It’s next to impossible to imagine what it was like on the ground at Hiroshima when the atomic bomb fell on August 6, 1945. But what if the blast had been ten times more devastating than it was? Utterly inconceivable. There is no way to visualize it. And yet the Tangshan earthquake that tore the coal-mining city into rubble on July 28, 1976 was equal in magnitude to 400 Hiroshimas. In the 23 seconds that it lasted it killed about a quarter of a million Chinese and left only about three percent of the city’s buildings standing and usable.

James Palmer, in his wonderful book Heaven Cracks, Earth Shakes, brings the calamity to life.

The 23 seconds of the earthquake were probably the most concentrated mass of destruction humanity has ever known. In Tangshan alone it did more damage than either Hiroshima or Nagasaki, more damage than the firebombing of Dresden or Hamburg or Tokyo, more damage than the explosion of Krakatoa. It took more lives in one fraction of northeast China than the 2004 tsunami did across the whole Indian ocean.

The full name of the book is Heaven Cracks, Earth Shakes: The Tangshan Earthquake and the Death of Mao’s China.
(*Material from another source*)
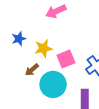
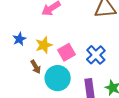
brown arrow: (32, 70) -> (36, 67), turned -72

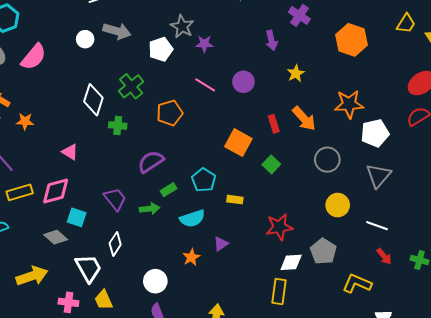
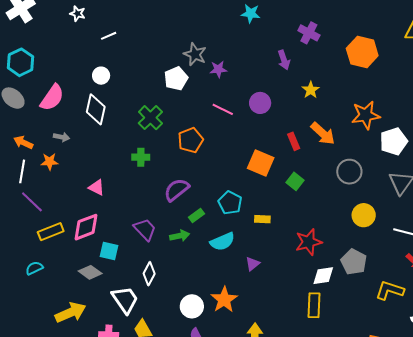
gray arrow: (117, 31) -> (62, 137), moved, size x0.6
white diamond: (93, 100) -> (96, 109), moved
orange star: (191, 257) -> (224, 300), moved, size x1.5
The earthquake is at the epicenter of the story, but it is framed by the story of the end of Maoism and the rise of Deng. The cracking of the heavens is the fall of Mao’s China. The earth’s shaking is literal and figurative, of course. Nothing shook China like the Tangshan earthquake, or the political upheavals that would follow it only a few short months later.

No year was as pivotal for China as 1976. The Cultural Revolution was dying; the public was sick of the empty sloganeering and endless denunciations and rallies as the Chinese economy worsened. Zhou Enlai’s death in January and the huge nationwide outpouring of grief was a signal that the Chinese were thirsting for change. Millions came to mourn Zhou in huge demonstrations in Tiananmen Square three months after his death. The masses were restless. It scared the Gang of Four to death. The Chinese people were exhausted. Most of them hated the Gang and wanted a return to sanity. They no longer had any confidence in their government. On top of this, everyone knew Mao was in poor health. China seemed on the brink of a precipice. And it was.
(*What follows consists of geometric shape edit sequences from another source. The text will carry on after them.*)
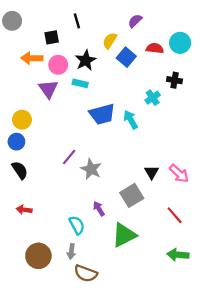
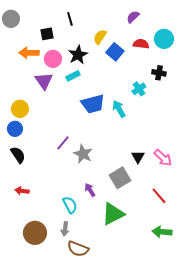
purple semicircle: (135, 21) -> (133, 17), moved
cyan rectangle: (80, 83) -> (73, 76), turned -40

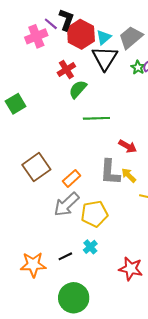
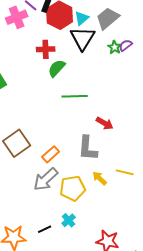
red cross: (66, 70) -> (46, 49), turned 30
yellow arrow: (129, 175) -> (100, 178), moved

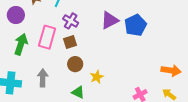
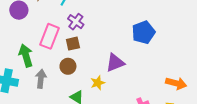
purple triangle: (110, 20) -> (115, 63), moved
green arrow: (21, 44) -> (26, 56), moved, turned -40
brown circle: (75, 64) -> (68, 66), moved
I’ve been lucky enough to meet James Palmer on several occasions (I still need to return a book he leant me in 2004) and I can safely say he’s about the most brilliant person I’ve ever known. No exaggeration. His panoramic knowledge of history and literature has never failed to amaze me. This is the first of his books that I’ve read and its scholarliness and meticulousness do not surprise me.

What James does that I found most impressive was to crunch the history of the period, from the start of the Cultural Revolution in 1966 through the ascension to power of Deng in 1978. It is difficult to jam so much information into so little space and keep it from reading like a Wikipedia entry. James has a talent for telling a story that is brimming with facts, names and events that reads like a thriller. I read the entire book in two days, and felt I learned more about this brief period than I had from countless articles and more than a few books.
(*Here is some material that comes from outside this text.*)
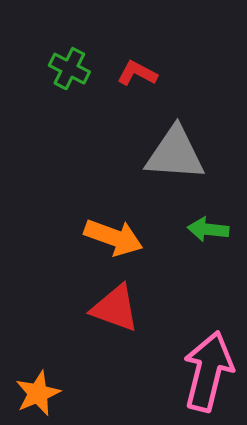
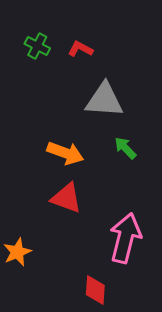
green arrow: (208, 229) -> (125, 148), turned 40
Your blood will boil as he recalls the murders and suicides, beatings and torture of the Cultural Revolution. This story is nothing new to anyone who bothers to read this blog, but Palmer manages to zero in on its very essence, giving us more than enough specifics, facts and figures to bring the period to life. He makes it seem so effortless, but this must have been painstakingly difficult to write. His thoughts about Mao and all that he wrought mirror my own. They are not good thoughts.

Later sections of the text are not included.